Too much carbon dioxide
Small concentrations can cause quicker breathing, headaches, and sleepiness in some people but are otherwise not harmful. Danger! If dry ice has been left in a closed auto, van, room, or walk-in freezer for more than 15 minutes, open doors to allow adequate ventilation before entering. Exit all areas containing Dry Ice CO2 if you start to pant and breath quickly, develop a headache, or your fingernails or lips start to turn blue. These are signs that you have breathed in too much CO2 and not enough oxygen.
Carbon dioxide is heavier than air.
Carbon dioxide is heavier than air and will accumulate in low spaces. Do not enter closed storage areas that have stored Dry ice before airing out completely. Dry ice blast cleaning contractors must always keep in mind the risk of elevated carbon dioxide in the blast cleaning area – both for their safety and the safety of others in the area.
Always provide adequate ventilation.
Always provide additional ventilation for indoor projects and monitor yourself and others for shortness of breath and dizziness. A carbon dioxide monitor may be helpful.
Dry Ice temperature is frigid at -109F or -78°C. Always handle Dry Ice with care and wear protective gloves whenever handling it. It is harmless when touched briefly, but prolonged contact with the skin will freeze cells and cause injury similar to a burn. It may be best to wear a protective face covering for some work and, in confined spaces, wear a breathing apparatus supplying oxygen.
Store Dry Ice in an insulated container. The thicker the insulation, the slower it will sublimate. Do not store Dry Ice in a completely airtight container. The sublimation of Dry Ice to Carbon Dioxide gas will cause any airtight container to expand or possibly explode. Keep proper air ventilation wherever Dry Ice is stored. Do not store Dry Ice in unventilated areas. The sublimated Carbon Dioxide gas will sink to low areas and replace oxygenated air. Suffocation could occur with too high a concentration. There are Commercial Storage Containers available for better storage.

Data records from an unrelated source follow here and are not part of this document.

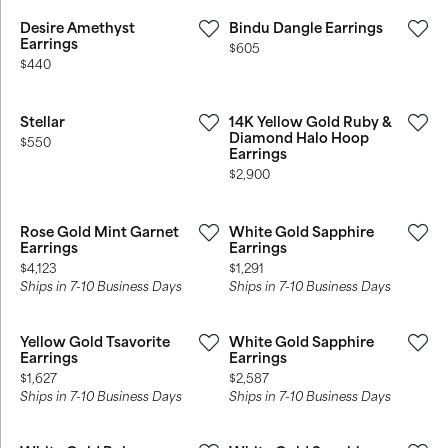
Desire Amethyst
Bindu Dangle Earrings
Earrings
Price:
$605
Price:
$440
Stellar
14K Yellow Gold Ruby &
Diamond Halo Hoop
Price:
$550
Earrings
Price:
$2,900
Rose Gold Mint Garnet
White Gold Sapphire
Earrings
Earrings
Price:
Price:
$4,123
$1,291
Ships in 7-10 Business Days
Ships in 7-10 Business Days
Yellow Gold Tsavorite
White Gold Sapphire
Earrings
Earrings
Price:
Price:
$1,627
$2,587
Ships in 7-10 Business Days
Ships in 7-10 Business Days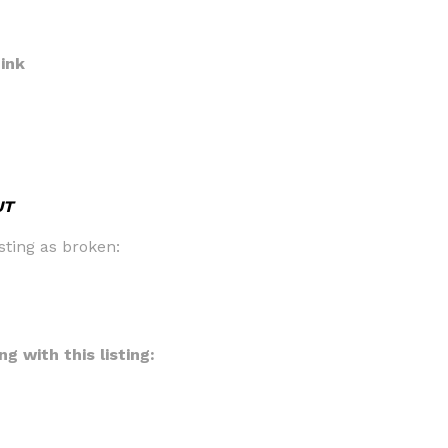
ink
UT
sting as broken:
g with this listing: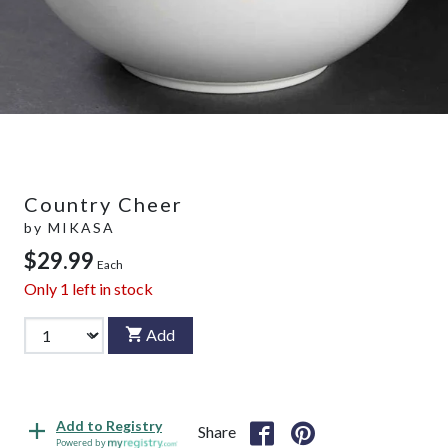
Country Cheer
by
MIKASA
$29.99
Each
Only
1
left in stock
Add
Add to Registry
Share
Powered by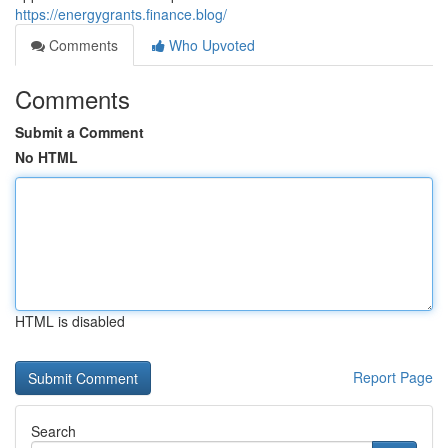
https://energygrants.finance.blog/
Comments
Who Upvoted
Comments
Submit a Comment
No HTML
HTML is disabled
Report Page
Search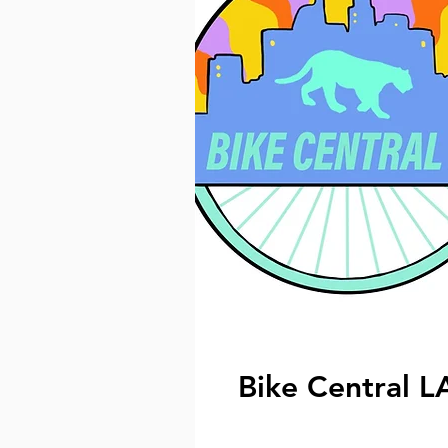
Bike Central L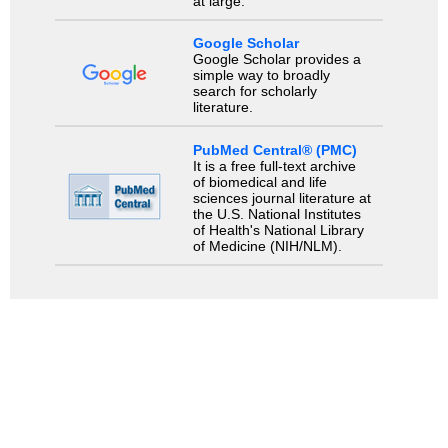
at large.
Google Scholar
Google Scholar provides a
simple way to broadly
search for scholarly
literature.
PubMed Central® (PMC)
It is a free full-text archive
of biomedical and life
sciences journal literature at
the U.S. National Institutes
of Health's National Library
of Medicine (NIH/NLM).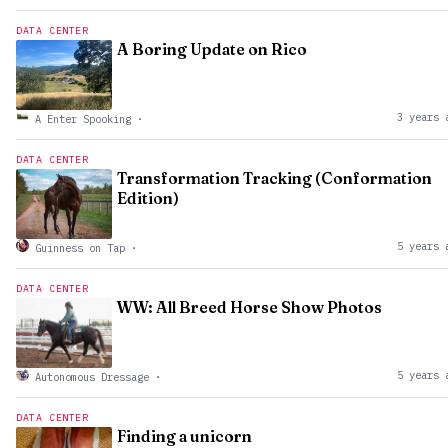
DATA CENTER
A Boring Update on Rico
3 years 
A Enter Spooking
·
DATA CENTER
Transformation Tracking (Conformation
Edition)
5 years 
Guinness on Tap
·
DATA CENTER
WW: All Breed Horse Show Photos
5 years 
Autonomous Dressage
·
DATA CENTER
Finding a unicorn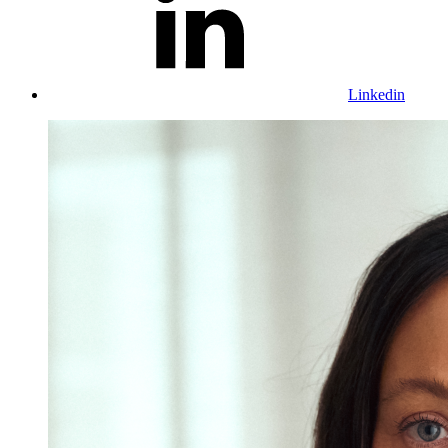
Linkedin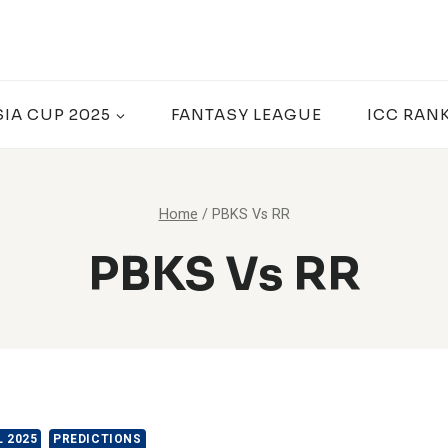
SIA CUP 2025
FANTASY LEAGUE
ICC RAN
Home
/
PBKS Vs RR
PBKS Vs RR
L 2025
PREDICTIONS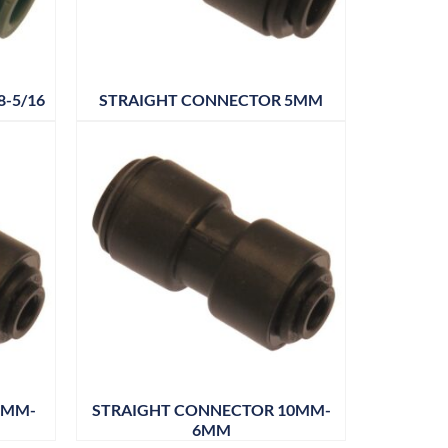
-5/16
STRAIGHT CONNECTOR 5MM
8MM-
STRAIGHT CONNECTOR 10MM-
6MM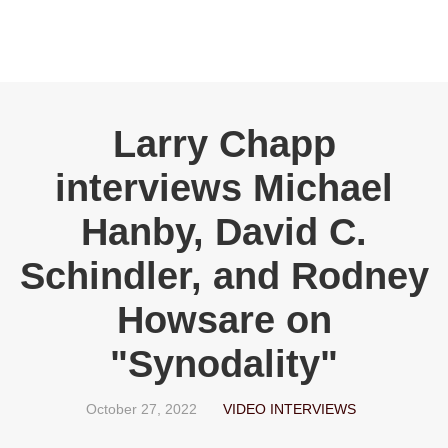
Larry Chapp
interviews Michael
Hanby, David C.
Schindler, and Rodney
Howsare on
"Synodality"
October 27, 2022
VIDEO INTERVIEWS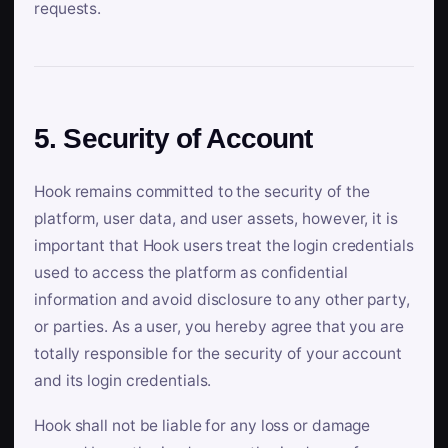
requests.
5. Security of Account
Hook remains committed to the security of the
platform, user data, and user assets, however, it is
important that Hook users treat the login credentials
used to access the platform as confidential
information and avoid disclosure to any other party,
or parties. As a user, you hereby agree that you are
totally responsible for the security of your account
and its login credentials.
Hook shall not be liable for any loss or damage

PICK-UP TIME AND TRANSPORTING
Plan to pick up the Dry Ice as close to the time needed or have it delivered to your location on the day of blast cleaning. It sublimates at a rate of around 10% every 24 hours, depending upon the quality of insulation. If transported on a flatbed truck, make sure to protect it from rain, or you may look like a special effects vehicle with smoke-like fog pouring out behind you. One truck was stopped by the police when this happened.
Treat Dry Ice burns the same as heat burns. See a doctor if the skin blisters or comes off. Otherwise, if only red, it will heal simultaneously as a burn. Apply antibiotic ointment to prevent infection and bandage only if the damaged skin area needs to be protected.

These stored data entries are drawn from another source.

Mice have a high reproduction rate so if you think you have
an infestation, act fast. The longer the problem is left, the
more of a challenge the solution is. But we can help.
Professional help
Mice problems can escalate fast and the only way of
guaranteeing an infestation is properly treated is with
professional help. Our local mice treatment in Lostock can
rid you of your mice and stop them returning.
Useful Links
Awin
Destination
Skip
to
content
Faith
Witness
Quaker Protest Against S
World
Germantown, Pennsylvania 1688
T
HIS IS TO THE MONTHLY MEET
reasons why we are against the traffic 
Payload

TILED FLOORS OR COUNTERTOPS
Do not leave Dry Ice on the tiled countertop or floors as the extreme cold could crack it.
Here are two Material Safety Data Sheet available online: Airgas https://www.airgas.com/msds/001091.pdf
Unwrap and leave it at room temperature in a well-ventilated area. It will sublimate from a solid into a gas.
DO NOT leave Dry Ice unattended where children or others could take it. You may be liable for injuries.